The desert also hides many of Chile’s secrets and history. Ancient burials site of pre-Columbian people are plentiful, and remarkably preserved. Because there is no humidity, plants, animals or water, and the fact the ground is so salty, bodies are mummified without effort. Burial clothes are also often preserved, exhibiting remarkably brilliant color for being thousands of years old.
During Augusto Pinochet’s dictatorship, thousands of nationals were arrested and incarcerated as political prisoners. Atacama served as the perfect place to have a concentration camp. Pre-existing, abandoned houses of the once booming mining industry served perfectly as the foundation. All the military had to do was to add barbed wire. After being executed, many of these prisoners were buried in mass graves in the Atacama.

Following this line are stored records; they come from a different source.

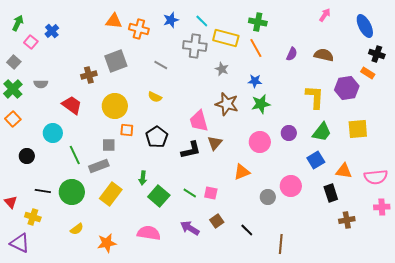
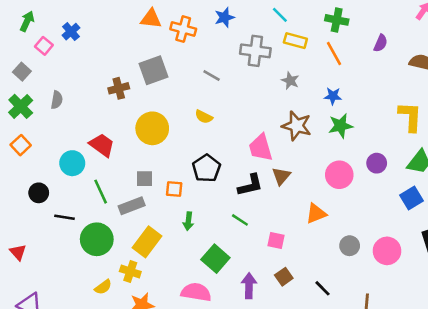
cyan line: (202, 21) -> (280, 15), moved
yellow rectangle: (226, 38) -> (295, 41), size x0.7
purple semicircle: (292, 54) -> (381, 43), moved
gray semicircle: (41, 84) -> (57, 100), turned -80
red trapezoid: (72, 105) -> (102, 145), moved
orange square: (127, 130) -> (174, 189), moved
pink circle: (291, 186) -> (387, 251), moved
black line: (43, 191) -> (65, 217), moved
green line: (190, 193) -> (240, 220), moved
green square: (159, 196) -> (215, 259), moved
yellow cross: (33, 217) -> (130, 272), moved
purple arrow: (190, 228) -> (249, 286), turned 60

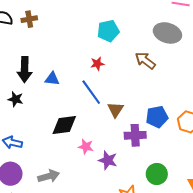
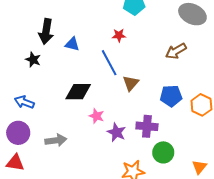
brown arrow: (145, 61) -> (176, 51), moved, turned -75
purple cross: (135, 135) -> (147, 126), moved

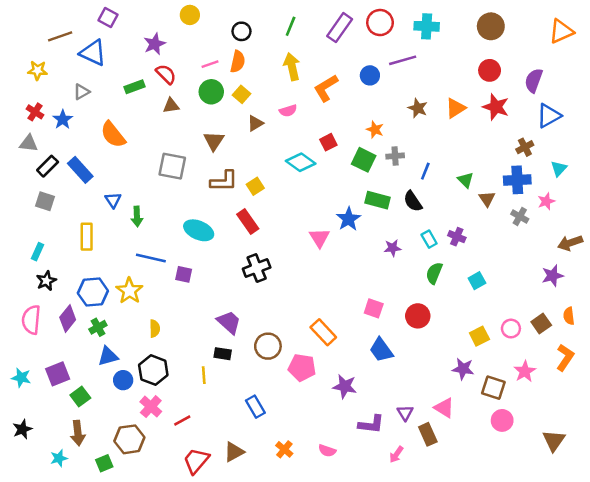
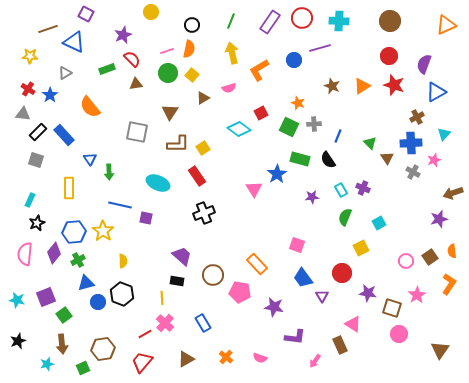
red circle: (418, 316) -> (342, 273), moved
yellow square: (479, 336) -> (361, 248), moved
pink cross: (151, 407) -> (165, 323), moved
purple triangle: (405, 413) -> (322, 296), moved
red trapezoid: (196, 461) -> (142, 362), moved

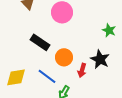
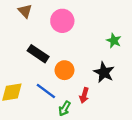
red arrow: (82, 70) -> (84, 95), moved

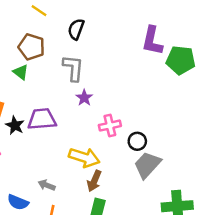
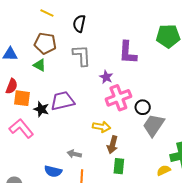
purple L-shape: (152, 41) -> (128, 53), moved
purple star: (84, 98) -> (106, 77), moved
pink cross: (110, 126) -> (118, 98), size x1.4
yellow arrow: (84, 157) -> (102, 127), size x0.7

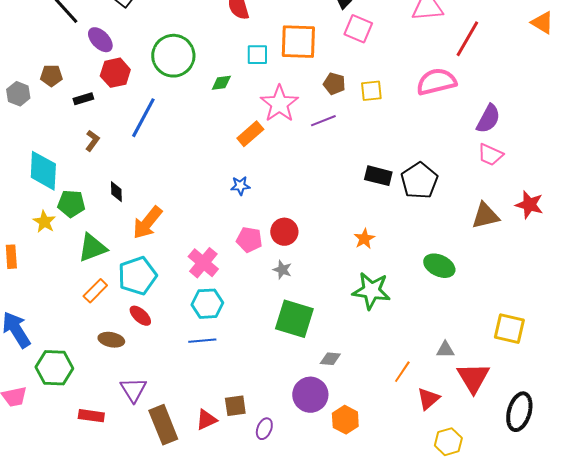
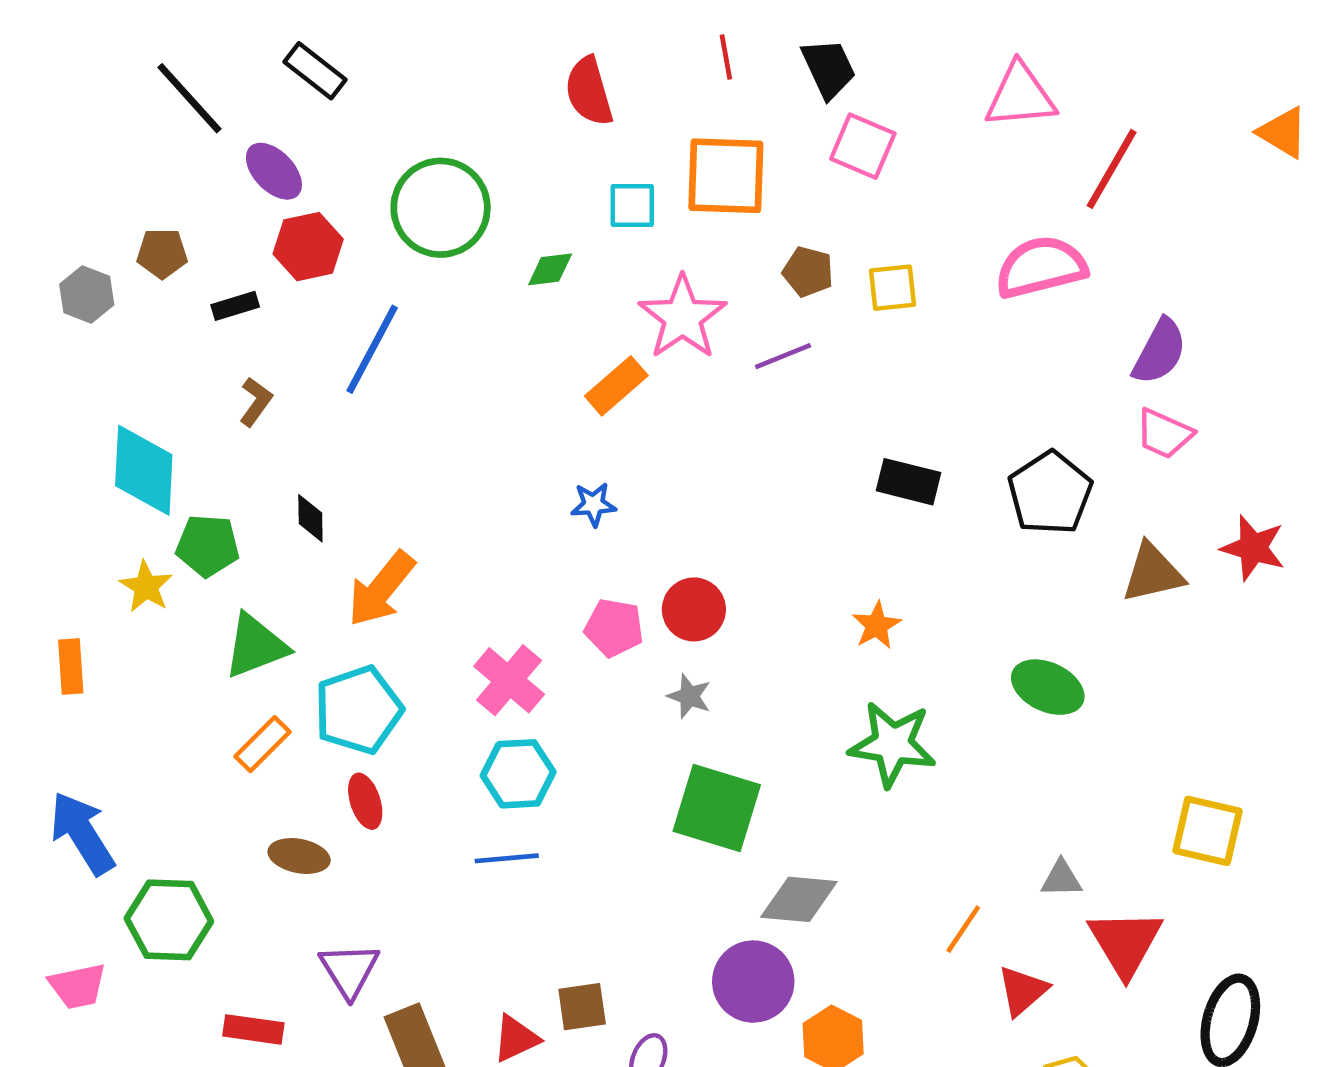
black pentagon: (419, 181) -> (1050, 493), moved
red ellipse: (140, 316) -> (365, 801), turned 30
gray diamond: (330, 359) -> (799, 899), size x1.6

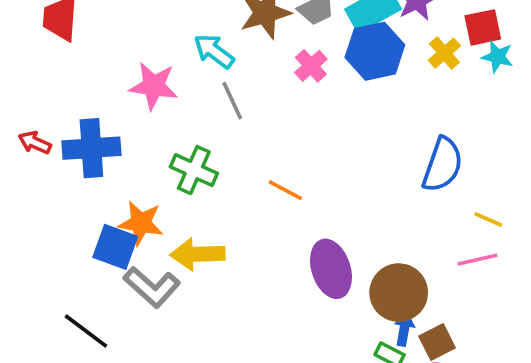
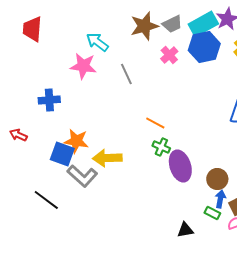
cyan arrow: (214, 51) -> (97, 42), moved
red arrow: (35, 143) -> (18, 135), moved
blue cross: (91, 148) -> (49, 100), size x0.7
green cross: (194, 170) -> (161, 147), moved, size x0.7
brown circle: (399, 293) -> (217, 179), size x0.7

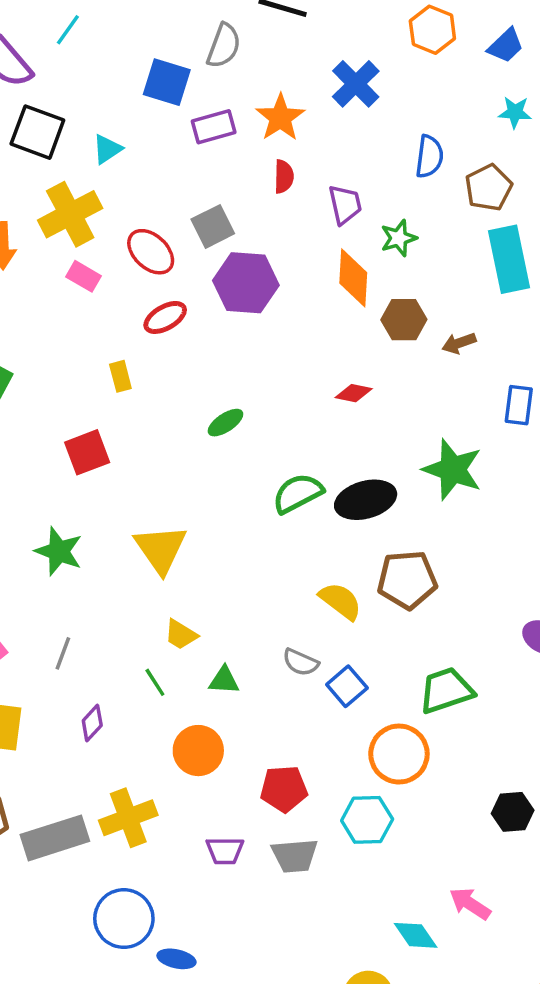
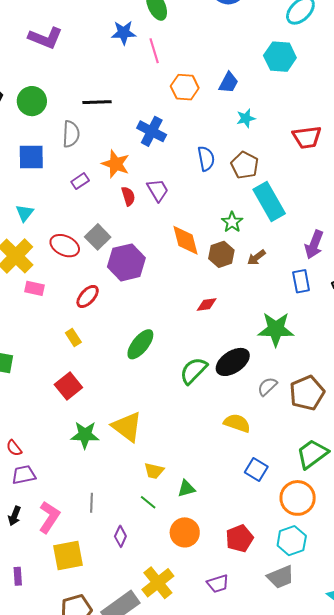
blue square: (167, 82) -> (31, 157), moved
purple rectangle: (214, 127) -> (80, 181), size x0.7
purple trapezoid: (345, 204) -> (158, 190), moved
green star: (399, 238) -> (232, 222), moved
red ellipse: (151, 252) -> (65, 246), moved
green ellipse: (225, 423) -> (140, 344), size x1.5
green star: (59, 551) -> (85, 435), moved
brown pentagon: (407, 580) -> (307, 393), moved
gray semicircle: (301, 662) -> (267, 386), moved, turned 130
gray trapezoid: (295, 856) -> (281, 577), moved

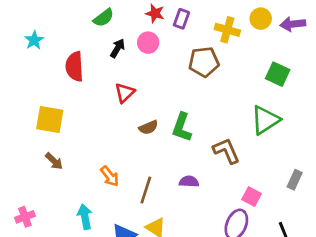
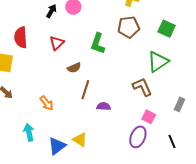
brown pentagon: (204, 62) -> (129, 27), moved
red semicircle: (75, 67) -> (21, 37), moved
green L-shape: (182, 127) -> (98, 43), moved
brown L-shape: (226, 151) -> (142, 87), moved
brown line: (146, 190) -> (85, 90), moved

Mass graves were moved by digging the bodies up with machines sometimes, so human bone fragments literally litter the surface of the ground. Groups of surviving family members mostly women still brought to tears by discussing the events of the past, still comb the desert, hoping to find the bodies of those passed. They hope to finally put them to rest, and get the closure they’ve been searching for for over thirty years. One woman found only her brother’s foot, which she recognized by the shoe and sock it was still covered in.
The contrast between such celestial matters with more terrestrial powerfully concludes for the audience the importance of looking to the future, but more so the danger of forgetting the past. A too narrow reading may assume Guzmán’s film is speaking specifically about Chile’s tragic history. But a broader and more complex idea is easy to find, and certainly more poignant.